Storm threatens rescue efforts as Haiti digs after huge earthquake: NPR
A man uses a rock to dig through the rubble of a house that was destroyed by the earthquake in Les Cayes, Haiti on Sunday. Joseph Odelyn / AP hide caption
Joseph Odelyn / AP
Joseph Odelyn / AP
More than 1,200 people were killed after the severe earthquake that struck Haiti on Saturday. But as rescue workers dig through the rubble of countless flattened buildings, many fear the actual death toll will be much higher.
On Sunday night, the official number was 1,297 dead and 5,700 injured. The 7.2 magnitude quake damaged all types of buildings, including schools, hospitals, churches, and prisons. Thousands of houses were destroyed. And the poor island nation is preparing for another brawl as Tropical Depression Grace threatens heavy rainfall and possible mudslides on Monday.
The devastation hampers aid
“It’s wreaking havoc across the region,” Margaret Lubin, Haiti’s country representative for the aid organization CORE, told the weekend edition of NPR. Many people are homeless.
“Hospitals are totally overwhelmed,” said Lubin. “We need doctors, medicine. And help has to come to the remote areas. The streets are blocked. So there is much, much, much to do.”
According to the Haitian Civil Protection Service, 1,054 deaths were reported in the south of the country, 122 in Nippes, 119 in Grand’Anse and two in the northwest.
Several humanitarian aid agencies have sent teams to Haiti to assess the situation. In the Nippes parish in L’Asile, about half of all homes were destroyed, said Lynn Hector, communications director for the Mercy Corps. Major markets in the region have collapsed, leaving people without much-needed supplies, she said. Damaged roads and collapsed bridges also make it difficult to get supplies.
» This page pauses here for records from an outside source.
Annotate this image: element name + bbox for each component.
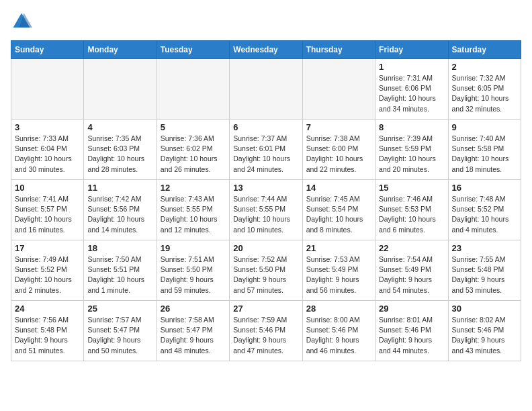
calendar-cell: [157, 59, 229, 120]
day-info: Sunrise: 7:40 AM Sunset: 5:58 PM Dayligh…: [452, 134, 517, 175]
day-info: Sunrise: 7:45 AM Sunset: 5:54 PM Dayligh…: [306, 194, 371, 235]
calendar-week-row: 1Sunrise: 7:31 AM Sunset: 6:06 PM Daylig…: [11, 59, 521, 120]
calendar-cell: 11Sunrise: 7:42 AM Sunset: 5:56 PM Dayli…: [84, 180, 157, 240]
day-info: Sunrise: 7:52 AM Sunset: 5:50 PM Dayligh…: [233, 255, 298, 295]
day-info: Sunrise: 8:00 AM Sunset: 5:46 PM Dayligh…: [306, 315, 371, 356]
calendar-cell: [302, 59, 375, 120]
day-info: Sunrise: 7:42 AM Sunset: 5:56 PM Dayligh…: [87, 194, 152, 235]
day-info: Sunrise: 7:57 AM Sunset: 5:47 PM Dayligh…: [87, 315, 152, 356]
day-header: Saturday: [448, 41, 521, 59]
calendar-cell: 27Sunrise: 7:59 AM Sunset: 5:46 PM Dayli…: [230, 301, 302, 361]
day-info: Sunrise: 7:36 AM Sunset: 6:02 PM Dayligh…: [161, 134, 226, 175]
calendar-cell: 30Sunrise: 8:02 AM Sunset: 5:46 PM Dayli…: [448, 301, 521, 361]
day-number: 1: [379, 62, 444, 72]
day-number: 25: [87, 304, 152, 314]
day-info: Sunrise: 7:56 AM Sunset: 5:48 PM Dayligh…: [15, 315, 80, 356]
day-header: Monday: [84, 41, 157, 59]
calendar-cell: 24Sunrise: 7:56 AM Sunset: 5:48 PM Dayli…: [11, 301, 84, 361]
day-info: Sunrise: 7:55 AM Sunset: 5:48 PM Dayligh…: [452, 255, 517, 295]
day-info: Sunrise: 7:50 AM Sunset: 5:51 PM Dayligh…: [87, 255, 152, 295]
day-number: 6: [233, 122, 298, 132]
calendar-cell: 8Sunrise: 7:39 AM Sunset: 5:59 PM Daylig…: [375, 120, 448, 180]
day-number: 24: [15, 304, 80, 314]
calendar-week-row: 17Sunrise: 7:49 AM Sunset: 5:52 PM Dayli…: [11, 240, 521, 301]
page-header: [11, 11, 521, 32]
day-number: 13: [233, 183, 298, 193]
logo: [11, 11, 35, 32]
calendar-cell: 3Sunrise: 7:33 AM Sunset: 6:04 PM Daylig…: [11, 120, 84, 180]
day-info: Sunrise: 8:02 AM Sunset: 5:46 PM Dayligh…: [452, 315, 517, 356]
day-info: Sunrise: 7:31 AM Sunset: 6:06 PM Dayligh…: [379, 73, 444, 114]
day-info: Sunrise: 7:46 AM Sunset: 5:53 PM Dayligh…: [379, 194, 444, 235]
day-number: 29: [379, 304, 444, 314]
day-header: Friday: [375, 41, 448, 59]
calendar-cell: [84, 59, 157, 120]
day-info: Sunrise: 7:43 AM Sunset: 5:55 PM Dayligh…: [161, 194, 226, 235]
calendar-cell: 7Sunrise: 7:38 AM Sunset: 6:00 PM Daylig…: [302, 120, 375, 180]
calendar-cell: 10Sunrise: 7:41 AM Sunset: 5:57 PM Dayli…: [11, 180, 84, 240]
day-number: 19: [161, 243, 226, 253]
calendar-cell: 15Sunrise: 7:46 AM Sunset: 5:53 PM Dayli…: [375, 180, 448, 240]
day-number: 20: [233, 243, 298, 253]
calendar-cell: 21Sunrise: 7:53 AM Sunset: 5:49 PM Dayli…: [302, 240, 375, 301]
day-info: Sunrise: 7:49 AM Sunset: 5:52 PM Dayligh…: [15, 255, 80, 295]
calendar-table: SundayMondayTuesdayWednesdayThursdayFrid…: [11, 40, 521, 361]
day-number: 5: [161, 122, 226, 132]
day-info: Sunrise: 7:53 AM Sunset: 5:49 PM Dayligh…: [306, 255, 371, 295]
calendar-cell: 6Sunrise: 7:37 AM Sunset: 6:01 PM Daylig…: [230, 120, 302, 180]
calendar-cell: 2Sunrise: 7:32 AM Sunset: 6:05 PM Daylig…: [448, 59, 521, 120]
day-number: 15: [379, 183, 444, 193]
calendar-week-row: 3Sunrise: 7:33 AM Sunset: 6:04 PM Daylig…: [11, 120, 521, 180]
day-header: Wednesday: [230, 41, 302, 59]
day-number: 28: [306, 304, 371, 314]
calendar-cell: 4Sunrise: 7:35 AM Sunset: 6:03 PM Daylig…: [84, 120, 157, 180]
day-number: 17: [15, 243, 80, 253]
day-info: Sunrise: 7:35 AM Sunset: 6:03 PM Dayligh…: [87, 134, 152, 175]
calendar-cell: 22Sunrise: 7:54 AM Sunset: 5:49 PM Dayli…: [375, 240, 448, 301]
day-info: Sunrise: 7:38 AM Sunset: 6:00 PM Dayligh…: [306, 134, 371, 175]
calendar-cell: 14Sunrise: 7:45 AM Sunset: 5:54 PM Dayli…: [302, 180, 375, 240]
day-info: Sunrise: 7:39 AM Sunset: 5:59 PM Dayligh…: [379, 134, 444, 175]
day-number: 11: [87, 183, 152, 193]
calendar-cell: 1Sunrise: 7:31 AM Sunset: 6:06 PM Daylig…: [375, 59, 448, 120]
calendar-cell: 23Sunrise: 7:55 AM Sunset: 5:48 PM Dayli…: [448, 240, 521, 301]
calendar-cell: 16Sunrise: 7:48 AM Sunset: 5:52 PM Dayli…: [448, 180, 521, 240]
day-number: 27: [233, 304, 298, 314]
calendar-cell: 20Sunrise: 7:52 AM Sunset: 5:50 PM Dayli…: [230, 240, 302, 301]
day-number: 9: [452, 122, 517, 132]
day-info: Sunrise: 7:44 AM Sunset: 5:55 PM Dayligh…: [233, 194, 298, 235]
day-number: 10: [15, 183, 80, 193]
day-header: Sunday: [11, 41, 84, 59]
calendar-cell: 17Sunrise: 7:49 AM Sunset: 5:52 PM Dayli…: [11, 240, 84, 301]
day-info: Sunrise: 7:51 AM Sunset: 5:50 PM Dayligh…: [161, 255, 226, 295]
day-number: 18: [87, 243, 152, 253]
calendar-cell: 13Sunrise: 7:44 AM Sunset: 5:55 PM Dayli…: [230, 180, 302, 240]
calendar-week-row: 10Sunrise: 7:41 AM Sunset: 5:57 PM Dayli…: [11, 180, 521, 240]
day-info: Sunrise: 7:33 AM Sunset: 6:04 PM Dayligh…: [15, 134, 80, 175]
calendar-cell: [230, 59, 302, 120]
calendar-week-row: 24Sunrise: 7:56 AM Sunset: 5:48 PM Dayli…: [11, 301, 521, 361]
day-info: Sunrise: 8:01 AM Sunset: 5:46 PM Dayligh…: [379, 315, 444, 356]
day-info: Sunrise: 7:37 AM Sunset: 6:01 PM Dayligh…: [233, 134, 298, 175]
calendar-cell: 26Sunrise: 7:58 AM Sunset: 5:47 PM Dayli…: [157, 301, 229, 361]
day-info: Sunrise: 7:59 AM Sunset: 5:46 PM Dayligh…: [233, 315, 298, 356]
calendar-header-row: SundayMondayTuesdayWednesdayThursdayFrid…: [11, 41, 521, 59]
calendar-cell: 18Sunrise: 7:50 AM Sunset: 5:51 PM Dayli…: [84, 240, 157, 301]
day-number: 23: [452, 243, 517, 253]
calendar-cell: 12Sunrise: 7:43 AM Sunset: 5:55 PM Dayli…: [157, 180, 229, 240]
day-number: 16: [452, 183, 517, 193]
calendar-cell: [11, 59, 84, 120]
day-number: 3: [15, 122, 80, 132]
calendar-body: 1Sunrise: 7:31 AM Sunset: 6:06 PM Daylig…: [11, 59, 521, 361]
day-number: 21: [306, 243, 371, 253]
day-info: Sunrise: 7:58 AM Sunset: 5:47 PM Dayligh…: [161, 315, 226, 356]
day-header: Tuesday: [157, 41, 229, 59]
day-number: 8: [379, 122, 444, 132]
day-number: 14: [306, 183, 371, 193]
day-number: 30: [452, 304, 517, 314]
day-info: Sunrise: 7:54 AM Sunset: 5:49 PM Dayligh…: [379, 255, 444, 295]
day-number: 12: [161, 183, 226, 193]
logo-icon: [11, 11, 32, 32]
day-number: 22: [379, 243, 444, 253]
day-info: Sunrise: 7:48 AM Sunset: 5:52 PM Dayligh…: [452, 194, 517, 235]
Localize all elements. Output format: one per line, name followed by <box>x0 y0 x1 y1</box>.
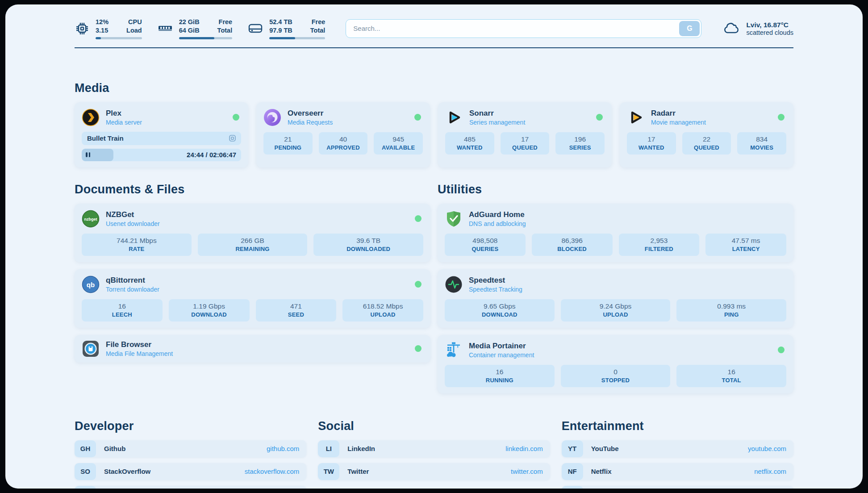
status-dot <box>596 114 603 121</box>
plex-icon <box>82 109 100 126</box>
stat-value: 471 <box>258 302 335 310</box>
filebrowser-icon <box>82 340 100 358</box>
stat-value: 0 <box>563 368 669 376</box>
weather-location-temp: Lviv, 16.87°C <box>746 21 793 29</box>
app-name: Speedtest <box>469 276 522 285</box>
stat-label: QUEUED <box>502 144 548 151</box>
app-card-overseerr[interactable]: Overseerr Media Requests 21 PENDING 40 A… <box>256 102 430 167</box>
status-dot <box>778 114 785 121</box>
pause-icon[interactable] <box>86 152 90 157</box>
app-description: Media File Management <box>106 350 173 357</box>
stat-value: 47.57 ms <box>707 237 785 245</box>
link-row-dev[interactable]: DT DEV dev.to <box>75 486 306 489</box>
link-url[interactable]: stackoverflow.com <box>245 468 300 475</box>
link-row-netflix[interactable]: NF Netflix netflix.com <box>562 463 793 480</box>
link-url[interactable]: github.com <box>267 445 299 452</box>
link-name: Github <box>104 445 267 452</box>
stat-tile: 0.993 ms PING <box>676 299 786 322</box>
stat-value: 834 <box>739 135 785 143</box>
app-description: Series management <box>469 119 525 126</box>
weather-condition: scattered clouds <box>746 29 793 36</box>
stat-value: 17 <box>502 135 548 143</box>
app-description: Container management <box>469 351 534 359</box>
link-row-youtube[interactable]: YT YouTube youtube.com <box>562 440 793 457</box>
portainer-icon <box>445 341 463 359</box>
link-row-twitter[interactable]: TW Twitter twitter.com <box>318 463 550 480</box>
link-row-reddit[interactable]: RE Reddit reddit.com <box>562 486 793 489</box>
stat-value: 0.993 ms <box>678 302 785 310</box>
link-url[interactable]: youtube.com <box>748 445 786 452</box>
stat-label: LEECH <box>83 311 161 318</box>
status-dot <box>414 114 421 121</box>
stat-tile: 17 WANTED <box>627 132 676 155</box>
status-dot <box>778 347 785 353</box>
sonarr-icon <box>445 109 463 126</box>
stat-tile: 498,508 QUERIES <box>445 234 526 256</box>
stat-label: QUERIES <box>447 246 524 252</box>
stat-value: 16 <box>678 368 785 376</box>
stat-tile: 16 RUNNING <box>445 365 555 387</box>
link-row-stackoverflow[interactable]: SO StackOverflow stackoverflow.com <box>75 463 306 480</box>
stat-tile: 266 GB REMAINING <box>198 234 308 256</box>
stat-tile: 744.21 Mbps RATE <box>82 234 192 256</box>
stat-value: 945 <box>376 135 421 143</box>
search-bar: G <box>346 19 701 38</box>
app-card-portainer[interactable]: Media Portainer Container management 16 … <box>438 335 793 393</box>
stat-tile: 21 PENDING <box>263 132 313 155</box>
app-card-radarr[interactable]: Radarr Movie management 17 WANTED 22 QUE… <box>620 102 793 167</box>
app-card-filebrowser[interactable]: File Browser Media File Management <box>75 335 430 363</box>
stat-label: DOWNLOAD <box>447 311 553 318</box>
video-session-icon <box>228 134 237 142</box>
app-description: Movie management <box>651 119 706 126</box>
section-title-developer: Developer <box>75 419 306 433</box>
app-name: Media Portainer <box>469 342 534 351</box>
stat-value: 16 <box>447 368 553 376</box>
link-row-github[interactable]: GH Github github.com <box>75 440 306 457</box>
stat-label: BLOCKED <box>534 246 611 252</box>
disk-total-label: Total <box>310 26 326 35</box>
stat-label: APPROVED <box>321 144 366 151</box>
link-url[interactable]: netflix.com <box>754 468 786 475</box>
link-abbr: GH <box>75 440 96 457</box>
stat-label: RUNNING <box>447 377 553 384</box>
stat-value: 9.65 Gbps <box>447 302 553 310</box>
app-card-speedtest[interactable]: Speedtest Speedtest Tracking 9.65 Gbps D… <box>438 269 793 328</box>
svg-text:nzbget: nzbget <box>84 217 97 221</box>
link-name: LinkedIn <box>347 445 505 452</box>
stat-value: 266 GB <box>200 237 306 245</box>
section-title-media: Media <box>75 81 793 95</box>
stat-tile: 16 LEECH <box>82 299 163 322</box>
link-name: YouTube <box>591 445 748 452</box>
cpu-load-label: Load <box>126 26 142 35</box>
link-url[interactable]: linkedin.com <box>505 445 542 452</box>
stat-value: 1.19 Gbps <box>171 302 248 310</box>
qbittorrent-icon: qb <box>82 276 100 293</box>
stat-tile: 9.65 Gbps DOWNLOAD <box>445 299 555 322</box>
header-divider <box>75 47 793 48</box>
weather-widget: Lviv, 16.87°C scattered clouds <box>722 21 793 36</box>
app-description: DNS and adblocking <box>469 220 526 227</box>
app-description: Media server <box>106 119 142 126</box>
link-abbr: NF <box>562 463 583 480</box>
search-engine-button[interactable]: G <box>679 21 700 36</box>
link-row-linkedin[interactable]: LI LinkedIn linkedin.com <box>318 440 550 457</box>
dashboard: 12% 3.15 CPU Load <box>5 4 863 489</box>
stat-tile: 17 QUEUED <box>501 132 550 155</box>
app-description: Media Requests <box>288 119 333 126</box>
stat-tile: 471 SEED <box>256 299 337 322</box>
cpu-stat: 12% 3.15 CPU Load <box>75 18 142 39</box>
app-card-qbittorrent[interactable]: qb qBittorrent Torrent downloader 16 LEE… <box>75 269 430 328</box>
stat-tile: 2,953 FILTERED <box>619 234 700 256</box>
app-card-nzbget[interactable]: nzbget NZBGet Usenet downloader 744.21 M… <box>75 204 430 262</box>
app-name: Sonarr <box>469 109 525 118</box>
disk-icon <box>247 21 263 36</box>
search-input[interactable] <box>346 19 701 38</box>
app-card-plex[interactable]: Plex Media server Bullet Train <box>75 102 248 167</box>
link-url[interactable]: twitter.com <box>511 468 543 475</box>
app-card-adguard[interactable]: AdGuard Home DNS and adblocking 498,508 … <box>438 204 793 262</box>
link-abbr: RE <box>562 486 583 489</box>
app-description: Torrent downloader <box>106 286 159 293</box>
app-name: Plex <box>106 109 142 118</box>
stat-value: 196 <box>557 135 603 143</box>
app-card-sonarr[interactable]: Sonarr Series management 485 WANTED 17 Q… <box>438 102 612 167</box>
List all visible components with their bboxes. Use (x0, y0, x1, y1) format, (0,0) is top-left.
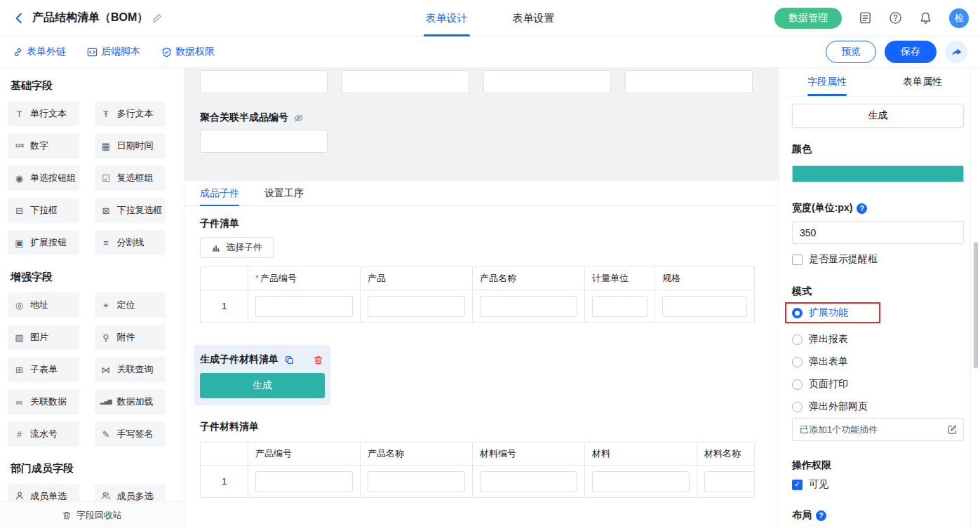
sidebar-field-radio-group[interactable]: ◉单选按钮组 (8, 165, 79, 191)
color-swatch[interactable] (792, 165, 964, 182)
sidebar-field-multiline-text[interactable]: Ŧ多行文本 (95, 101, 166, 126)
visible-checkbox[interactable] (792, 480, 803, 490)
layout-help-icon[interactable] (816, 510, 826, 521)
tab-field-properties[interactable]: 字段属性 (779, 68, 875, 96)
edit-title-icon[interactable] (152, 13, 162, 23)
button-text-preview[interactable]: 生成 (792, 104, 964, 128)
eye-off-icon[interactable] (293, 113, 304, 123)
permission-label: 操作权限 (792, 459, 964, 472)
tab-form-properties[interactable]: 表单属性 (875, 68, 970, 96)
sidebar-field-linked-data[interactable]: ∞关联数据 (8, 389, 79, 414)
sidebar-field-serial-number[interactable]: #流水号 (8, 421, 79, 447)
back-button[interactable] (11, 11, 27, 26)
sidebar-field-divider[interactable]: ≡分割线 (95, 230, 166, 255)
edit-plugin-icon[interactable] (947, 424, 958, 435)
mode-option-label: 扩展功能 (809, 306, 848, 319)
sidebar-field-subform[interactable]: ⊞子表单 (8, 357, 79, 382)
sidebar-field-datetime[interactable]: ▦日期时间 (95, 133, 166, 158)
user-avatar[interactable]: 检 (949, 8, 969, 28)
radio-icon[interactable] (792, 379, 803, 390)
checkbox-group-icon: ☑ (100, 174, 112, 183)
sidebar-field-linked-query[interactable]: ⋈关联查询 (95, 357, 166, 382)
cell-input[interactable] (255, 296, 353, 317)
reminder-checkbox-row[interactable]: 是否显示提醒框 (792, 253, 964, 266)
subparts-table: *产品编号 产品 产品名称 计量单位 规格 1 (200, 266, 755, 323)
delete-field-icon[interactable] (313, 355, 323, 365)
cell-input[interactable] (368, 471, 465, 492)
link-label: 后端脚本 (101, 46, 140, 58)
copy-field-icon[interactable] (284, 355, 295, 365)
mode-option-popup-external-page[interactable]: 弹出外部网页 (792, 400, 964, 413)
radio-selected-icon[interactable] (792, 308, 803, 318)
radio-icon[interactable] (792, 402, 803, 412)
plugin-field[interactable]: 已添加1个功能插件 (792, 418, 964, 441)
required-mark: * (255, 273, 259, 283)
mode-option-popup-report[interactable]: 弹出报表 (792, 333, 964, 346)
selected-field-block[interactable]: 生成子件材料清单 生成 (194, 345, 330, 405)
width-input[interactable] (792, 221, 964, 244)
tab-finished-subparts[interactable]: 成品子件 (200, 181, 239, 205)
mode-option-page-print[interactable]: 页面打印 (792, 378, 964, 391)
save-button[interactable]: 保存 (885, 41, 937, 63)
cell-input[interactable] (368, 296, 465, 317)
sidebar-field-location[interactable]: ⌖定位 (95, 292, 166, 318)
aggregate-field-input[interactable] (200, 130, 328, 153)
cell-input[interactable] (480, 296, 577, 317)
form-canvas: 聚合关联半成品编号 成品子件 设置工序 子件清单 选择子件 (184, 68, 779, 528)
form-field-input[interactable] (200, 70, 328, 93)
sidebar-field-image[interactable]: ▨图片 (8, 325, 79, 350)
form-field-input[interactable] (625, 70, 753, 93)
column-header: 产品名称 (361, 442, 473, 466)
data-permission-link[interactable]: 数据权限 (161, 46, 215, 58)
width-help-icon[interactable] (857, 203, 867, 214)
form-external-link[interactable]: 表单外链 (13, 46, 66, 58)
divider-icon: ≡ (100, 238, 112, 248)
sidebar-field-data-load[interactable]: ▂▄▆数据加载 (95, 389, 166, 414)
sidebar-field-dropdown[interactable]: ⊟下拉框 (8, 198, 79, 223)
sidebar-field-extend-button[interactable]: ▣扩展按钮 (8, 230, 79, 255)
cell-input[interactable] (704, 471, 755, 492)
help-icon[interactable] (889, 11, 902, 25)
generate-button[interactable]: 生成 (200, 373, 325, 398)
select-subparts-button[interactable]: 选择子件 (200, 237, 274, 258)
feedback-icon[interactable] (859, 11, 872, 25)
sidebar-field-number[interactable]: 123数字 (8, 133, 79, 158)
code-icon (87, 47, 98, 57)
preview-button[interactable]: 预览 (826, 41, 876, 63)
backend-script-link[interactable]: 后端脚本 (87, 46, 140, 58)
subform-icon: ⊞ (13, 365, 25, 374)
sidebar-field-address[interactable]: ◎地址 (8, 292, 79, 318)
cell-input[interactable] (662, 296, 747, 317)
mode-option-label: 弹出外部网页 (809, 400, 868, 413)
scrollbar-thumb[interactable] (974, 242, 978, 368)
form-field-input[interactable] (483, 70, 611, 93)
data-manage-button[interactable]: 数据管理 (774, 8, 842, 29)
reminder-checkbox[interactable] (792, 255, 803, 265)
share-button[interactable] (945, 41, 967, 63)
cell-input[interactable] (480, 471, 577, 492)
mode-option-extend-highlighted[interactable]: 扩展功能 (785, 302, 880, 323)
radio-icon[interactable] (792, 357, 803, 367)
sidebar-field-dropdown-multiselect[interactable]: ⊠下拉复选框 (95, 198, 166, 223)
tab-form-settings[interactable]: 表单设置 (513, 0, 555, 36)
cell-input[interactable] (255, 471, 353, 492)
cell-input[interactable] (592, 296, 647, 317)
radio-group-icon: ◉ (13, 174, 25, 183)
mode-option-popup-form[interactable]: 弹出表单 (792, 356, 964, 368)
field-recycle-bin[interactable]: 字段回收站 (0, 501, 184, 528)
sidebar-field-attachment[interactable]: ⚲附件 (95, 325, 166, 350)
table-row: 1 (201, 466, 755, 498)
radio-icon[interactable] (792, 334, 803, 345)
materials-table: 产品编号 产品名称 材料编号 材料 材料名称 1 (200, 442, 755, 498)
tab-process-setup[interactable]: 设置工序 (264, 181, 304, 205)
sidebar-field-single-line-text[interactable]: T单行文本 (8, 101, 79, 126)
notification-bell-icon[interactable] (919, 11, 932, 25)
sidebar-field-signature[interactable]: ✎手写签名 (95, 421, 166, 447)
form-field-input[interactable] (342, 70, 469, 93)
cell-input[interactable] (592, 471, 690, 492)
column-header: 材料 (585, 442, 697, 466)
visible-label: 可见 (809, 478, 828, 491)
visible-checkbox-row[interactable]: 可见 (792, 478, 964, 491)
tab-form-design[interactable]: 表单设计 (426, 0, 468, 36)
sidebar-field-checkbox-group[interactable]: ☑复选框组 (95, 165, 166, 191)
“There is agony everywhere,” said program director Allen Joseph, who is on site in Nippes. “Many, many people are without a home anymore. Everywhere we went, people were crying and worrying. It is very difficult to get around.”
The International Federation of Red Cross and Red Crescent Societies in America supports search and rescue operations, as well as first aid and shelter. Guaranteeing access to water and sanitation while protecting people from COVID-19 is also one of the priorities, the group said.
Aid agencies warn that the death toll will rise. “The damage is enormous and people are working hard to get as many people as possible out of the rubble,” said the Dutch Red Cross on Sunday. “The misery is not over yet.”
At the request of the Haitian government, the US has deployed a 65-strong urban search and rescue team to assist in the search operations, Samantha Power told the USAID administration. This team joins a U.S. earthquake disaster team that is already on site. Several Latin American countries say they are also preparing to send humanitarian aid to Haiti.
Individuals try to help too. Richard Hervé Fourcand, a former Haitian senator, has rented a private plane to take the injured from Les Cayes to Port-au-Prince. “I have 30 people in serious condition waiting for me,” he told the New York Times. “But I only have seven seats.”
And tennis star Naomi Osaka has vowed to donate any tournament prize money she could win this week to Haitian relief efforts.
A tropical depression could pose a new threat
In an interview with ABC’s Good Morning America, Haiti’s Ambassador to the United States, Bocchit Edmond, said authorities are still trying to find out exactly how bad the devastation is. Her top priority is medical care and shelter for people who have been injured or displaced, he said.
Edmond also fears the weather will make relief efforts difficult. The Tropical Depression Grace, which is currently sweeping the Caribbean, could bring heavy rains and floods on Monday if it hits Haiti, potentially triggering mudslides. There could be 4 to 8 inches of rain in many areas, with isolated spots 15 inches in the south of the country, the National Hurricane Center said.
“I hope Grace is graceful enough to spare us,” Edmond said.